Booze clues 

Sipping on low-point (3.2 percent) beers while strolling around the city is legit. But festivals have special permits, and you can’t bring your own beer within the zone in which these events are held, although some will offer drinks to buy.

As usual, any place (including restaurants and indoor performance venues) selling beverages won’t let you inside with beer from another source.

“It would cause more of a hassle than it’s worth carrying around a cooler full of beer because you can’t go anywhere since they won’t let you in,” said Oklahoma City Police Lt. D. Kimberlin.

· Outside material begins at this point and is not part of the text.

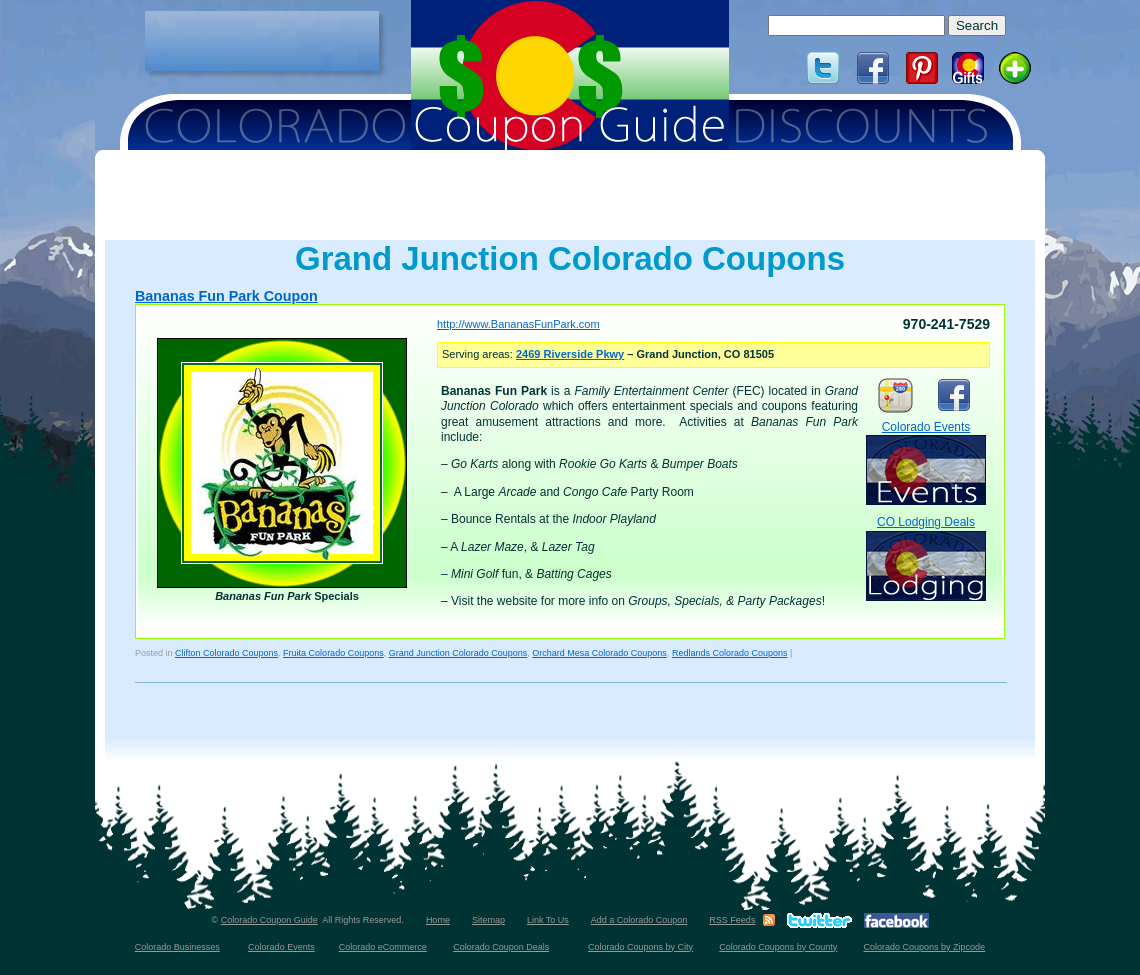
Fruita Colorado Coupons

Coolers are feasible during the city’s Fourth of July fireworks because the area you sit isn’t a permitted zone and you’re simply watching rather than participating in the more interactive arts festivals.

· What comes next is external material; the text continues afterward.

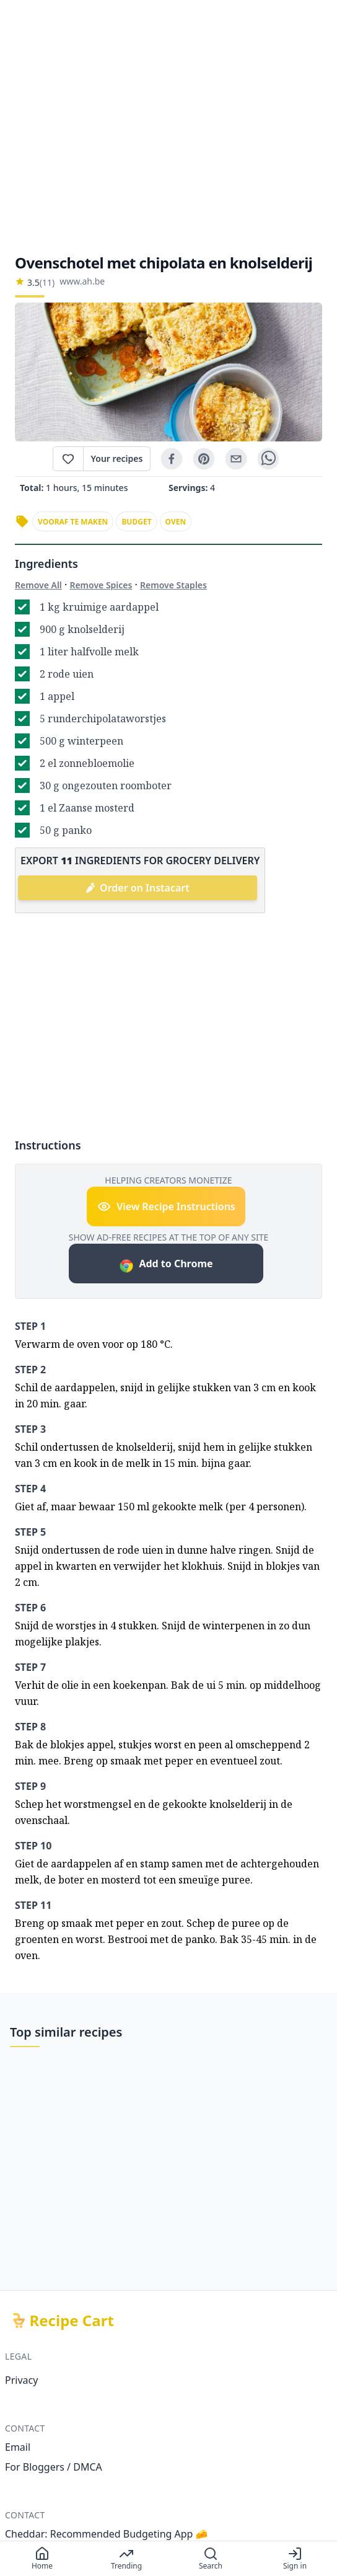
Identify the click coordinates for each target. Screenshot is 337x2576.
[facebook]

Officers may stop to check whether you do indeed have a 3.2 beer, as anything above this mark is considered liquor and can’t be carried around town. A good rule of thumb is whatever alcohol you may buy at a convenience store is acceptable while liquor store varieties are a no-go.

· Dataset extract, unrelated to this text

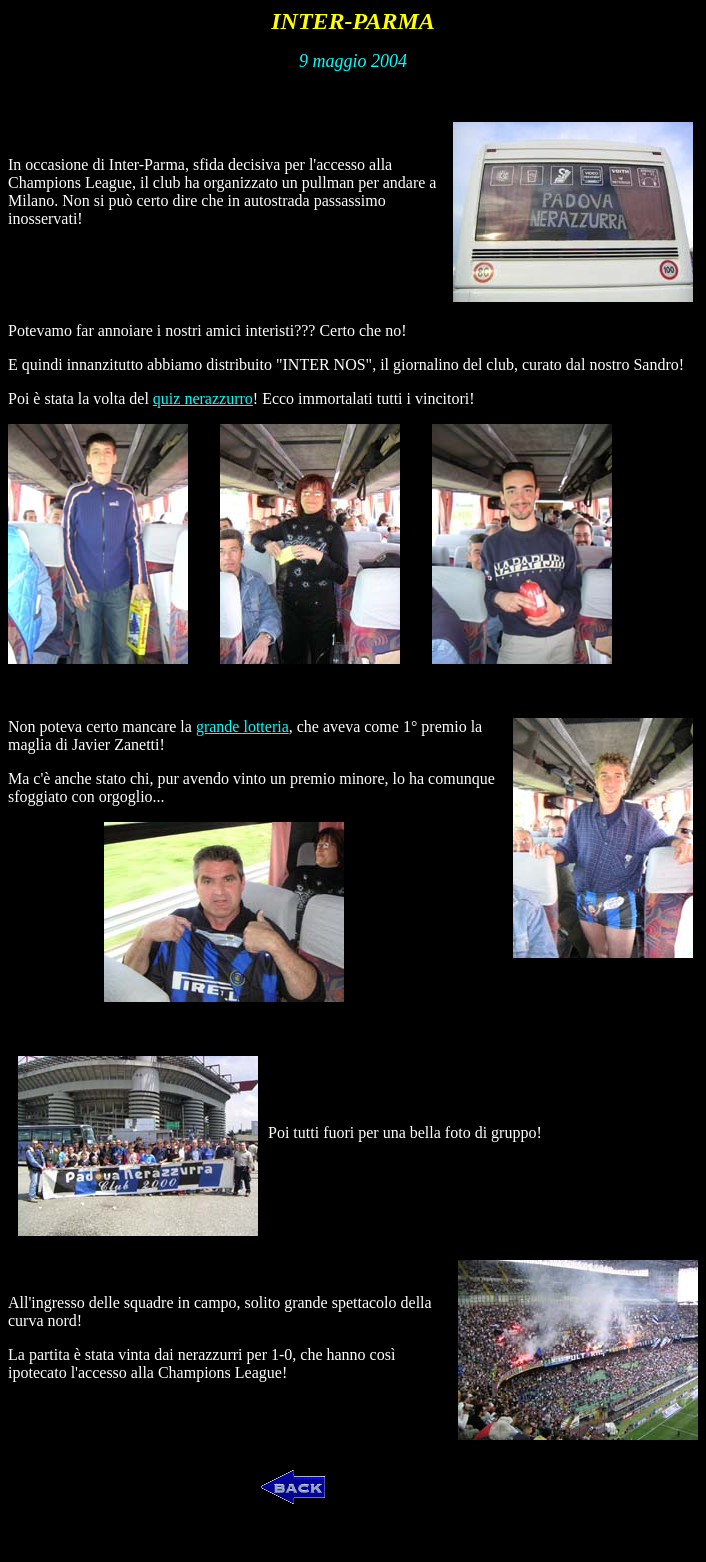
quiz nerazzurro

And if you think you can get away with not following these rules, you may want to reconsider.

“Bricktown isn’t very tolerant because there are so many people in that area and things can get out of control pretty quickly, so they (officers) watch closely for anyone drinking liquor,” Kimberlin said.

The lieutenant notes it’s up to the officer whether you receive a warning or something worse.

Fines or sentences are assessed on a case-by-case basis. If you’re arrested in the city, you’ll likely be charged with a misdemeanor, a fine (maximum $1,200) and up to a year in jail. But you also could receive the state fine (maximum $500) and up to a year in jail, depending on the circumstance.

“I would enjoy the festival instead of trying to interject your own entertainment,” Kimberlin said. “That creates trouble for everybody.”

So, where can you drink responsibly within festival grounds?

The ACM@UCO Rocks Bricktown festival on April 11, hosted by the Academy of Contemporary Music at the University of Central Oklahoma, will be in both indoor and outdoor venues. Since many of the indoor facilities, like Chevy Bricktown Events Center, offer drinks for sale, the festival won’t have alcoholic beverages sold at outdoor spaces, said Liz Johnson, ACM@UCO spokesperson.

For the upcoming Arts Council of Oklahoma City Festival of the Arts April 22-27 at Festival Plaza and Myriad Botanical Gardens, 3.2 beer is sold in multiple tent locations. Two areas will provide wine for patrons 21 and older, but the wine can’t leave the premises. Festival organizers want the event to be enjoyable for adults but also family-friendly.